- AIM OF THE TASK
Below are records to transcribe in full and unchanged; omit every picture.

Extracted page text data:

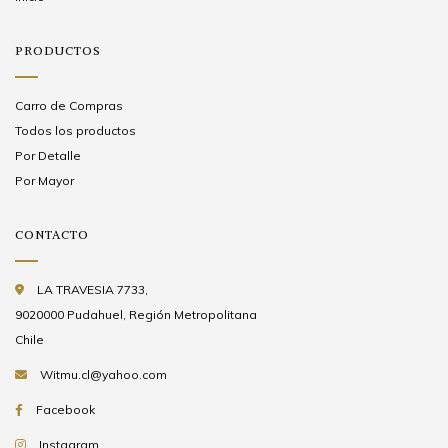
PRODUCTOS
Carro de Compras
Todos los productos
Por Detalle
Por Mayor
CONTACTO
LA TRAVESIA 7733,
9020000 Pudahuel, Región Metropolitana
Chile
Witmu.cl@yahoo.com
Facebook
Instagram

- EXERCISE OUTPUT
PRODUCTOS
Carro de Compras
Todos los productos
Por Detalle
Por Mayor
CONTACTO
LA TRAVESIA 7733,
9020000 Pudahuel, Región Metropolitana
Chile
Witmu.cl@yahoo.com
Facebook
Instagram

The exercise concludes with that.